Member of the Chamber of Deputies of Chile
- In office 11 March 2018 – 11 March 2022
- Preceded by: District created
- Constituency: District 28

Regional Counselor of Chile
- In office 2009–2012
- Constituency: Magallanes Region

Personal details
- Born: 31 January 1983 (age 43) Santiago, Chile
- Children: One
- Parent(s): Carlos Bianchi Blanca Retamales
- Education: UNIACC University (BA)
- Occupation: Politician
- Profession: Economist

= Karim Bianchi =

Chilean politician

Karim Antonio Bianchi Retamales (born 31 January 1983) is a Chilean politician who is currently serving as senator.

From 2009 to 2012, he served as regional councilor in Magallanes. He first ran unsuccessfully for National Congress of Chile in 2013, but in 2017 was elected as an independent deputy on the Radical Party's list, representing District 28. During his term (2018–2022), he worked on commissions covering science and technology, public works, transport, telecommunications, and extreme zones, and presided over investigative commissions. In April 2019, he assumed the presidency of the Science and Technology Commission.

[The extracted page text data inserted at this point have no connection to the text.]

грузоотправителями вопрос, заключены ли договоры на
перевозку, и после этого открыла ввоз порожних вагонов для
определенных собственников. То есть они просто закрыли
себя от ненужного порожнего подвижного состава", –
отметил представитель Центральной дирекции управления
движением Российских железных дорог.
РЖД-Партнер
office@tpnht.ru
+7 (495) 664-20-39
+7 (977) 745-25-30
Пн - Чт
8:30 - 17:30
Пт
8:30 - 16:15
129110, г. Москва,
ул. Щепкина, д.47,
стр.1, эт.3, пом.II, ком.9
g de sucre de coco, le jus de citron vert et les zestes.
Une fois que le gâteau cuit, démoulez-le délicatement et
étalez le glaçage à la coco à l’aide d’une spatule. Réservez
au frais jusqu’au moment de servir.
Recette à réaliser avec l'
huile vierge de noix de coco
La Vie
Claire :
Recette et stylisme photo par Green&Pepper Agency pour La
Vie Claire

Later, he achieved a historic victory by being elected senator as an independent with nearly 50% of the vote, the highest percentage and number ever recorded in the region. He became the first senator to win outside any list under the proportional system, overcoming the combined votes of competing party lists.

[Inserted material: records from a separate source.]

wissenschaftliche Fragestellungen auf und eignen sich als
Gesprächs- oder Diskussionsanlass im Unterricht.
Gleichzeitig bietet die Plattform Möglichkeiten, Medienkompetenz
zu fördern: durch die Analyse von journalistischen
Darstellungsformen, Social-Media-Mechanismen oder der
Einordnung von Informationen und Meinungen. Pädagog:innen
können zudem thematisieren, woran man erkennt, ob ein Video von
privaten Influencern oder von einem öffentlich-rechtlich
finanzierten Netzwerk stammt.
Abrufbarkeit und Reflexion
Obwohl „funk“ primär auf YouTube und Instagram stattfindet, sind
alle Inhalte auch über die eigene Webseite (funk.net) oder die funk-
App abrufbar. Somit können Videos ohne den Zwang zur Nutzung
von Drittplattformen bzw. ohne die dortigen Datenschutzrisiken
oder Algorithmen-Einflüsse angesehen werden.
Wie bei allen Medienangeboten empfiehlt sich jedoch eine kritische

As senator, he has taken part in commissions on government, decentralization, economy, culture, heritage and —newly— sports, transport, telecommunications, and special territories, consolidating his role as a leading figure in Magallanes politics.

==Biography==
He was born on January 31, 1983, in Punta Arenas. Son of independent politician Carlos Bianchi Chelech and Blanca Rosa Retamales Espinoza. He is a father and has one daughter.

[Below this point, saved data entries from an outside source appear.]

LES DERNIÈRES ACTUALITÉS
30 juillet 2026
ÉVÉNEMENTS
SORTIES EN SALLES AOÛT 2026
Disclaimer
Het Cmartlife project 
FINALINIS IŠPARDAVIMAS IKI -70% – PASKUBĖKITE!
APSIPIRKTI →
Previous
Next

He completed his primary education at Liceo San José and his secondary education at Charles Darwin School, both in his hometown. He holds a degree in Business and Economics (Commercial Engineering) from the University of Arts, Sciences and Communication (UNIACC) in Santiago, and studied law at the University of Magallanes.

He has worked as a director and manager of media outlets, as well as an entrepreneur.

==Political career==
In the 2017 parliamentary elections, he ran once again, being elected as an independent deputy on the «La Fuerza de la Mayoría» list under the Radical Party (PR) quota, representing the new District No. 28 (Cabo de Hornos and Antarctica, Laguna Blanca, Natales, Porvenir, Primavera, Punta Arenas, Río Verde, San Gregorio, Timaukel, Torres del Paine), in the Magallanes Region and Chilean Antarctica, for the LV legislative period of the Chilean Congress. He obtained 4,190 votes, corresponding to 7.38%.

He served on the standing committees on Science and Technology; Public works, Transport and Telecommunications; and on Extreme Zones and Chilean Antarctica. Likewise, he took part in the Special Investigative Committees on: possible irregularities in the investments and commercial activities carried out by Empresa Nacional del Petróleo (ENAP) from 2014 to 2018, and their effect on the company's current financial situation.

On public sector personnel hiring between November 2017 and March 2018; and on the acts of the Ministry of the Interior and Public Security, the Ministry of Justice and Human Rights, the Carabineros de Chile, and the Chilean Investigative Police, in connection with the so-called «Harex case», established in August 2018, of which he was elected President during the 1st Ordinary Session, on August 7, 2018.